**Prompt**.
If a line of the data below contains the string "libre", copy it into your answer.

*** Opening of Data shown ***

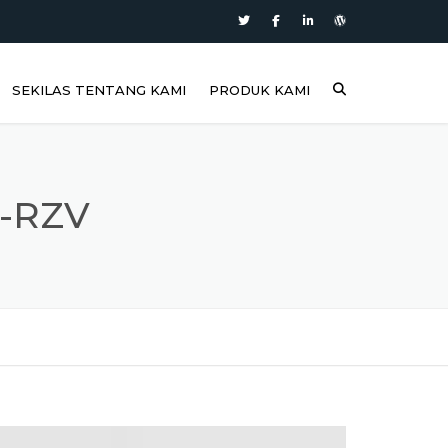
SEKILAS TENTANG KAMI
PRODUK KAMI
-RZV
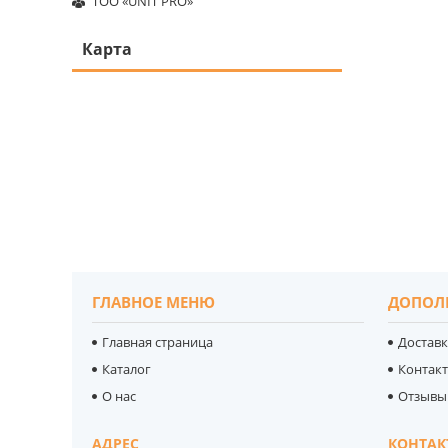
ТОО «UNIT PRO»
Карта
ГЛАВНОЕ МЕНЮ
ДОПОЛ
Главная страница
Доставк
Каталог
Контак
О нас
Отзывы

*** Close of Data shown ***
*** Opening of Data shown ***

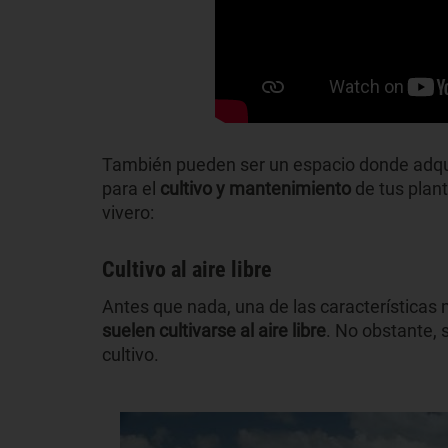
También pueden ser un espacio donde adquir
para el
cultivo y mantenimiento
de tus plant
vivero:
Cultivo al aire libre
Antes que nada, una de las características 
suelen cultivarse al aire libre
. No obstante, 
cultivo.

*** Close of Data shown ***

**Response area**.
Cultivo al aire libre
suelen cultivarse al aire libre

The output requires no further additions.